A bundle of sticks..ehh

Alright, i’d really like to know when and why the words, fag, faggot, and gay became associated with people of a homosexual persuation. The literal definition of gay, is to be in a state of well being, and aluffness, i’m not sure what a fag is, but a faggot is bundle of sticks. It just doesn’t make any sense for these words to be associated with, the word homosexual.

Fags are/were also slang for cigarettes in Britain, and I think a faggot is an archaic term for an oboe player. (Or maybe it’s the current term in another language; I can’t remember.) And the mystery deepens…

Not oboe, bassoon.

Language/ Bassoon/ Bassoonist/ Contrabassoon
Italian/ Fagotto/ Fagottista/ Contrafagotto
German/ Fagott/ Fagottist/ Kontrafagott
Spanish/ Fagote/ Fagotista/ Contrafagote

{Trivia word of the day - German word for “Bagpipe” is “Dudelsack”)

What about the use of the word fag for a novice in, say, a boarding school, who has to serve an upperclassman? Perhaps that’s a link (the idea of a lesser, effete, ‘cabin boy’ type).

The term was previously applied to a shrewish woman (IIRC James Joyce has an allusion to “Mrs. Riordan, that old faggot”) then later transferred in meaning to an effeminate man. See

One theory, not mentioned in the above linked cite as to why the term for a bundle of sticks came to be used to describe a shrewish woman was that such a woman was likely to end up being burnt as a witch. Don’t know if that is just folk etymology or not.

The term “gay” to mean a homosexual male goes back at least into the 1930’s. There doesn’t seem to be anything prior to the 1920’s that can be construed in any way to be used as such. The term “gay” relating to prostitution goes at least to 1805, in England, where female prostitutes were referred to as “gay”. Definitely used throughout the 1800’s as a reference to female prostitutes. A good guess is that it evolved from the female prostitute usage.

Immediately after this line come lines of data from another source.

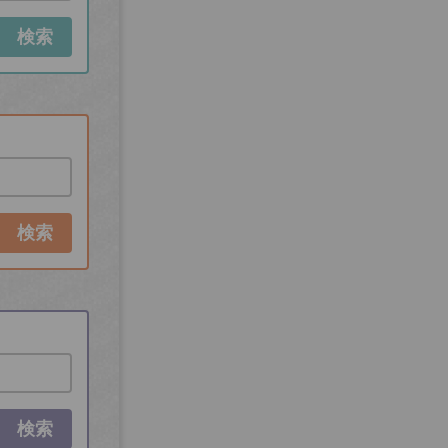
検索
検索
検索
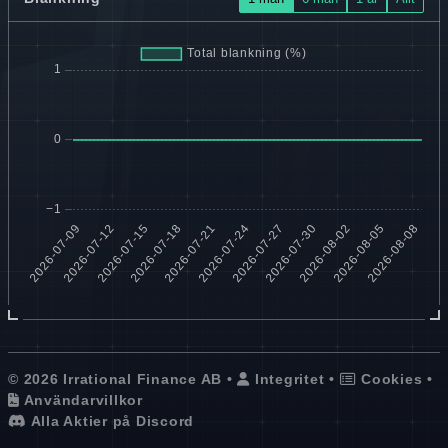
© 2026 Irrational Finance AB •
Integritet
•
Cookies
•
Användarvillkor
Alla Aktier på Discord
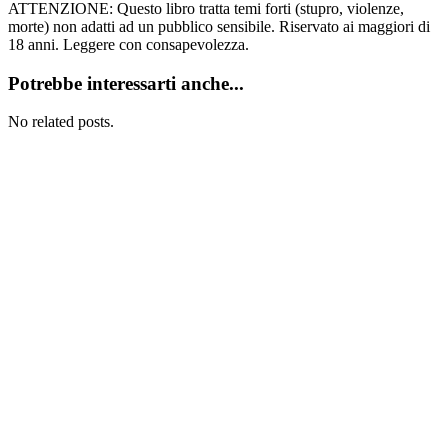
ATTENZIONE: Questo libro tratta temi forti (stupro, violenze,
morte) non adatti ad un pubblico sensibile. Riservato ai maggiori di
18 anni. Leggere con consapevolezza.
Potrebbe interessarti anche...
No related posts.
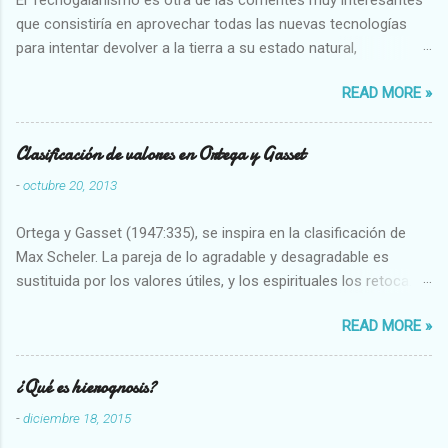
que consistiría en aprovechar todas las nuevas tecnologías
para intentar devolver a la tierra a su estado natural,
restaurarando todo el daño que hemos hecho a la tierra los
READ MORE »
seres humanos.
Clasificación de valores en Ortega y Gasset
-
octubre 20, 2013
Ortega y Gasset (1947:335), se inspira en la clasificación de
Max Scheler. La pareja de lo agradable y desagradable es
sustituida por los valores útiles, y los espirituales los retoca.
Su clasificación queda : 1 UTILES Capaz-Incapaz Caro-Barato
READ MORE »
Abundante-Escaso,etc 2 VITALES Sano-Enfermo Selecto-
Vulgar Enérgico-Inerte Fuerte-Débil,etc. 3 ESPIRITUALES a)
Intelectuales Conocimiento-Error Exacto-Aproximado
¿Qué es hierognosis?
Evidente-Probable,etc b) Morales Bueno-malo Bondadoso-
-
diciembre 18, 2015
malvado Justo-Injusto Escrupuloso-Relajado Leal-Desleal,etc.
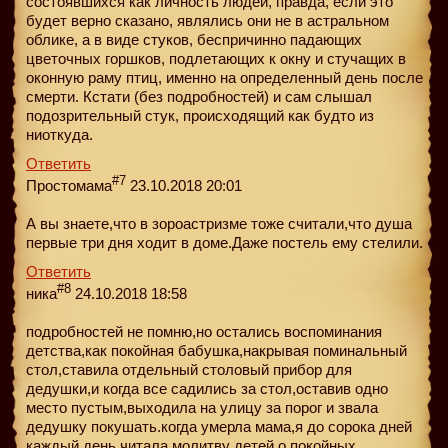
состоявшихся как личность людей, правда, если это
будет верно сказано, являлись они не в астральном
облике, а в виде стуков, беспричинно падающих
цветочных горшков, подлетающих к окну и стучащих в
оконную раму птиц, именно на определенный день после
смерти. Кстати (без подробностей) и сам слышал
подозрительный стук, происходящий как будто из
ниоткуда.
Ответить
#7
Простомама
23.10.2018 20:01
А вы знаете,что в зороастризме тоже считали,что душа
первые три дня ходит в доме.Даже постель ему стелили.
Ответить
#8
ника
24.10.2018 18:58
подробностей не помню,но остались воспоминания
детства,как покойная бабушка,накрывая поминальный
стол,ставила отдельный столовый прибор для
дедушки,и когда все садились за стол,оставив одно
место пустым,выходила на улицу за порог и звала
дедушку покушать.когда умерла мама,я до сорока дней
каждый день читала молитву детей о покойных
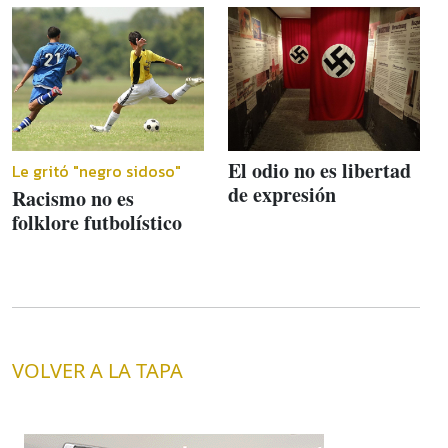
El odio no es libertad
Le gritó "negro sidoso"
de expresión
Racismo no es
folklore futbolístico
VOLVER A LA TAPA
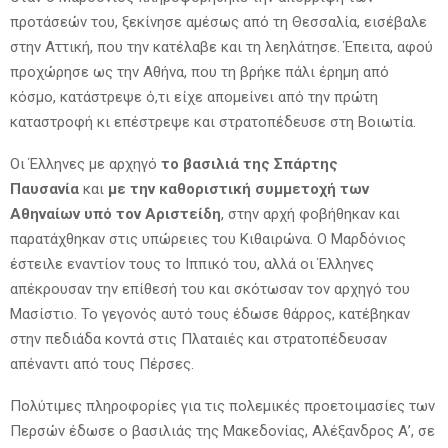
προτάσεών του, ξεκίνησε αμέσως από τη Θεσσαλία, εισέβαλε
στην Αττική, που την κατέλαβε και τη λεηλάτησε. Έπειτα, αφού
προχώρησε ως την Αθήνα, που τη βρήκε πάλι έρημη από
κόσμο, κατάστρεψε ό,τι είχε απομείνει από την πρώτη
καταστροφή κι επέστρεψε και στρατοπέδευσε στη Βοιωτία.
Οι Έλληνες με αρχηγό
το βασιλιά της Σπάρτης
Παυσανία
και
με την καθοριστική συμμετοχή των
Αθηναίων υπό τον Αριστείδη
, στην αρχή φοβήθηκαν και
παρατάχθηκαν στις υπώρειες του Κιθαιρώνα. Ο Μαρδόνιος
έστειλε εναντίον τους το Ιππικό του, αλλά οι Έλληνες
απέκρουσαν την επίθεσή του και σκότωσαν τον αρχηγό του
Μασίστιο. Το γεγονός αυτό τους έδωσε θάρρος, κατέβηκαν
στην πεδιάδα κοντά στις Πλαταιές και στρατοπέδευσαν
απέναντι από τους Πέρσες.
Πολύτιμες πληροφορίες για τις πολεμικές προετοιμασίες των
Περσών έδωσε ο βασιλιάς της Μακεδονίας, Αλέξανδρος Α’, σε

I really like M.K.'s suggestion for the origin of “fag” as it evolved to mean a homosexual male.

I think that Cecil himself covered the topic of the word “gay” meaning “homosexual” in either his first or second book. Don’t have the books at hand right now, but I’m sure one of the SDMB regulars could probably tell you pretty easily.

Indeed, in The Best of…(p. 271,272) Unca Ceece traces the history of “gay” and its connection to homosexuals. (My copy is always at hand when I’m doing anything resembling research.) Sure enough, he tells us that gay did, indeed, refer to female prostitutes - in the 1800s. Why the connection was made, he never tells us (although, as most of us know, he knows EVERYthing, so there must be some reason for keeping us in the dark about this). In fact, he shows us that the word has always led a double life. As far back as 1637, the term referred to one “addicted to social pleasures…of loose and immoral life.” Presumably it was soon to transmutate to refer to male homosexuals, and as Ceese is quick to point out, there are many who would reject the implication that gay automatically means promiscuous. Anyway, you can check it out, yourself.